• YOUR INSTRUCTIONS
What you write must match the records exactly, except for the images, which are left out.
────────────────────────────────────────
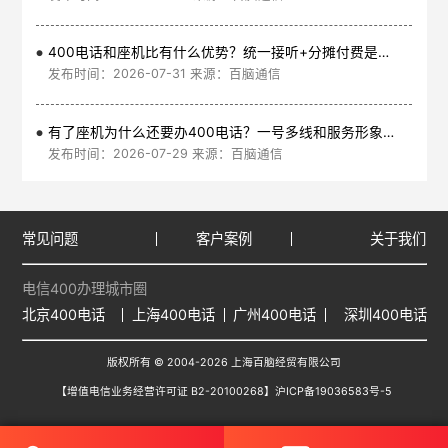
400电话和座机比有什么优势？统一接听+分摊付费是核心
发布时间：2026-07-31 来源：百脑通信
有了座机为什么还要办400电话？一号多线和服务形象是核心
发布时间：2026-07-29 来源：百脑通信
常见问题
客户案例
关于我们
电信400办理城市圈
北京400电话
上海400电话
广州400电话
深圳400电话
版权所有 © 2004-2026 上海百脑经贸有限公司
【增值电信业务经营许可证 B2-20100268】
沪ICP备19036583号-5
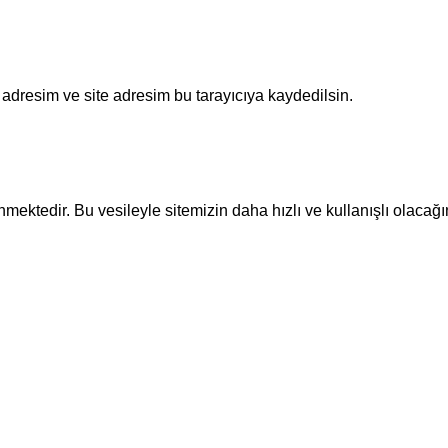
adresim ve site adresim bu tarayıcıya kaydedilsin.
ektedir. Bu vesileyle sitemizin daha hızlı ve kullanışlı olacağı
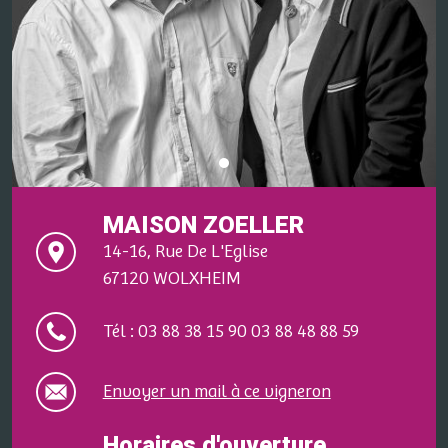
MAISON ZOELLER
14-16, Rue De L'Eglise
67120 WOLXHEIM
Tél : 03 88 38 15 90 03 88 48 88 59
Envoyer un mail à ce vigneron
Horaires d'ouverture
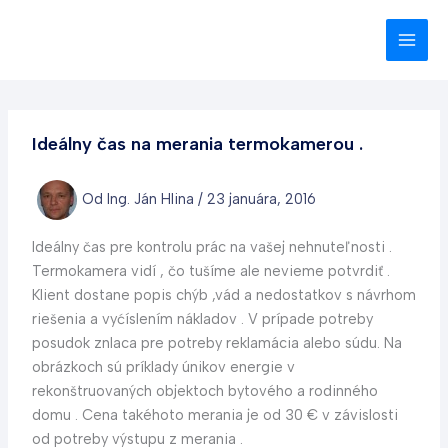
Preskočiť
na
obsah
Ideálny čas na merania termokamerou .
Od
Ing. Ján Hlina
/
23 januára, 2016
Ideálny čas pre kontrolu prác na vašej nehnuteľnosti .
Termokamera vidí , čo tušíme ale nevieme potvrdiť .
Klient dostane popis chýb ,vád a nedostatkov s návrhom
riešenia a vyćíslením nákladov . V prípade potreby
posudok znlaca pre potreby reklamácia alebo súdu. Na
obrázkoch sú príklady únikov energie v
rekonštruovaných objektoch bytového a rodinného
domu . Cena takéhoto merania je od 30 € v závislosti
od potreby výstupu z merania .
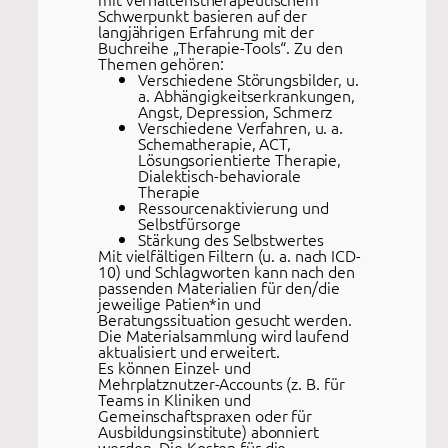
Schwerpunkt basieren auf der
langjährigen Erfahrung mit der
Buchreihe „Therapie-Tools“. Zu den
Themen gehören:
Verschiedene Störungsbilder, u.
a. Abhängigkeitserkrankungen,
Angst, Depression, Schmerz
Verschiedene Verfahren, u. a.
Schematherapie, ACT,
Lösungsorientierte Therapie,
Dialektisch-behaviorale
Therapie
Ressourcenaktivierung und
Selbstfürsorge
Stärkung des Selbstwertes
Mit vielfältigen Filtern (u. a. nach ICD-
10) und Schlagworten kann nach den
passenden Materialien für den/die
jeweilige Patien*in und
Beratungssituation gesucht werden.
Die Materialsammlung wird laufend
aktualisiert und erweitert.
Es können Einzel- und
Mehrplatznutzer-Accounts (z. B. für
Teams in Kliniken und
Gemeinschaftspraxen oder für
Ausbildungsinstitute) abonniert
werden. Die Kosten für die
────────────────────────────────────────
• YOUR RESPONSE
400电话和座机比有什么优势？统一接听+分摊付费是核心
发布时间：2026-07-31 来源：百脑通信
有了座机为什么还要办400电话？一号多线和服务形象是核心
发布时间：2026-07-29 来源：百脑通信
常见问题
客户案例
关于我们
电信400办理城市圈
北京400电话
上海400电话
广州400电话
深圳400电话
版权所有 © 2004-2026 上海百脑经贸有限公司
【增值电信业务经营许可证 B2-20100268】
沪ICP备19036583号-5
adresim ve site adresim bu tarayıcıya kaydedilsin.
ektedir. Bu vesileyle sitemizin daha hızlı ve kullanışlı olacağı
MAISON ZOELLER
14-16, Rue De L'Eglise
67120 WOLXHEIM
Tél : 03 88 38 15 90 03 88 48 88 59
Envoyer un mail à ce vigneron
Horaires d'ouverture
Preskočiť
na
obsah
Ideálny čas na merania termokamerou .
Od
Ing. Ján Hlina
/
23 januára, 2016
Ideálny čas pre kontrolu prác na vašej nehnuteľnosti .
Termokamera vidí , čo tušíme ale nevieme potvrdiť .
Klient dostane popis chýb ,vád a nedostatkov s návrhom
riešenia a vyćíslením nákladov . V prípade potreby
posudok znlaca pre potreby reklamácia alebo súdu. Na
obrázkoch sú príklady únikov energie v
rekonštruovaných objektoch bytového a rodinného
domu . Cena takéhoto merania je od 30 € v závislosti
od potreby výstupu z merania .
Schwerpunkt basieren auf der
langjährigen Erfahrung mit der
Buchreihe „Therapie-Tools“. Zu den
Themen gehören:
Verschiedene Störungsbilder, u.
a. Abhängigkeitserkrankungen,
Angst, Depression, Schmerz
Verschiedene Verfahren, u. a.
Schematherapie, ACT,
Lösungsorientierte Therapie,
Dialektisch-behaviorale
Therapie
Ressourcenaktivierung und
Selbstfürsorge
Stärkung des Selbstwertes
Mit vielfältigen Filtern (u. a. nach ICD-
10) und Schlagworten kann nach den
passenden Materialien für den/die
jeweilige Patien*in und
Beratungssituation gesucht werden.
Die Materialsammlung wird laufend
aktualisiert und erweitert.
Es können Einzel- und
Mehrplatznutzer-Accounts (z. B. für
Teams in Kliniken und
Gemeinschaftspraxen oder für
Ausbildungsinstitute) abonniert
werden. Die Kosten für die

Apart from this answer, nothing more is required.